Seeking Advice About Homeschooling

Updated on May 23, 2008
C.B. asks from Cherry Valley, MA
5 answers

Hello Ladies,

I've been very much wanting to home school my boys. My mother-in-law is on my side as far as this goes. However, my husband & my own mother are against it completely. (Gee, who knew I'd be on the same team as my mother-in-law! I must admit, she is a wonderful, loving & caring woman who I simply adore & thank God every day that she is in my life).

Anyways, My oldest son is about to finish Kindergarten this June from his public school. His school is a VERY good school. He's doing first grade math already, already telling time & doing things that I simply did NOT do in Kindergarten. This school really pushes learning to the max. I think it's great, and my son is doing beautifully academically. The problem I'm having is the 'new vocabulary" he's coming home with. I know I have boys & boys are "gross" and "icky" and whatnot (trust me, I'm the only girl in my family & i was raised with ALL BOYS - brothers, cousins, etc so I know how boys are) but this is just down right gross & embarrassing.

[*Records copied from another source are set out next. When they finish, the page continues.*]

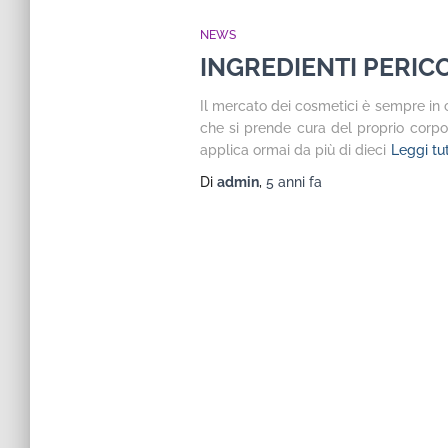
NEWS
INGREDIENTI PERIC
Il mercato dei cosmetici è sempre in c
che si prende cura del proprio corpo
applica ormai da più di dieci
Leggi tu
Di
admin
,
5 anni
fa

He is learning about things that a 6yr old should just NOT be saying. I really really want to home school my kids, but how do i put up a good enough defense against the non-stop criticism from family & friends ... even my own husband? Also, how do I go about getting started? How will I keep my kids socialized properly & things. I don't know of anyone around me who homeschools.

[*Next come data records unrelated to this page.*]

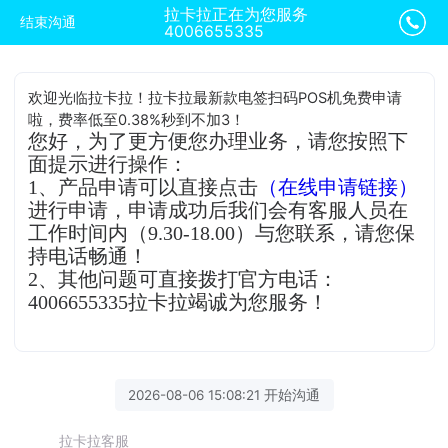
拉卡拉正在为您服务
结束沟通
4006655335
欢迎光临拉卡拉！拉卡拉最新款电签扫码POS机免费申请
啦，费率低至0.38%秒到不加3！
您好，为了更方便您办理业务，请您按照下
面提示进行操作：
1、产品申请可以直接点击
（在线申请链接）
进行申请，申请成功后我们会有客服人员在
工作时间内（9.30-18.00）与您联系，请您保
持电话畅通！
2、其他问题可直接拨打官方电话：
4006655335拉卡拉竭诚为您服务！
2026-08-06 15:08:21 开始沟通
拉卡拉客服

I just have no idea how to do this or anything. My mother-in-law home schooled her 2 oldest granddaughters for quite some time & she's willing to help me get started & get situated & organized & ofcourse, help me along the way. But am I getting in over my head?

I'm a stay at home mom anyway, and I went to college to be a teacher for elementary ed. My kids are pretty well advanced academically as well. I've spent so much time "teaching" them - even my 6yr olds teacher commended me on how much I do with my kids & about how smart my son is. Any advice/help would be wonderful!

Thanks in advance girls
C. B.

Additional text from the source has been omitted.